— Exercise input —
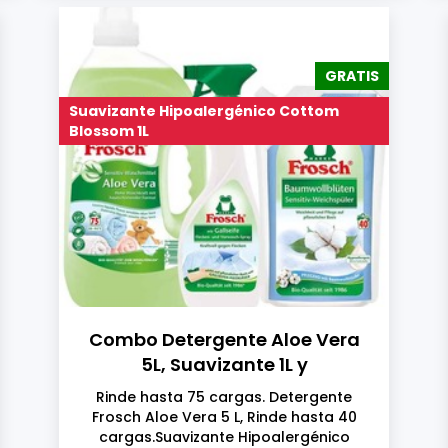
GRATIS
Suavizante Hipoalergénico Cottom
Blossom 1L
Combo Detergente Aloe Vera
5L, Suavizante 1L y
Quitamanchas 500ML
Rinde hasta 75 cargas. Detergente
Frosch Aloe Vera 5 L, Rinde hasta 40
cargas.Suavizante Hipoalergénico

* * *

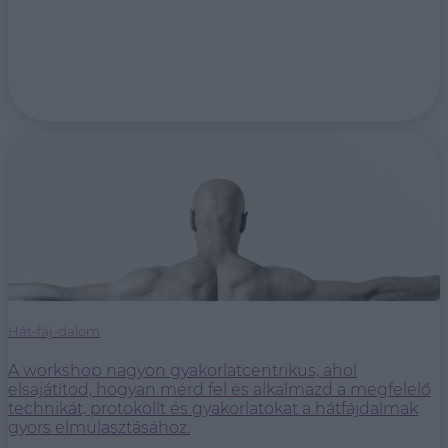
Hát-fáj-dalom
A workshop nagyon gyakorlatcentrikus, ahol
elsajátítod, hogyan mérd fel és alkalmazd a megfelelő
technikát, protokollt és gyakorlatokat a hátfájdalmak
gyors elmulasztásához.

— Exercise —
Above are the entries. Copy exactly the part that opens with the line containing "Frosch Aloe Vera 5 L, Rinde hasta 40" and closes with the line containing "cargas.Suavizante Hipoalergénico", and no more.

— Task output —
Frosch Aloe Vera 5 L, Rinde hasta 40
cargas.Suavizante Hipoalergénico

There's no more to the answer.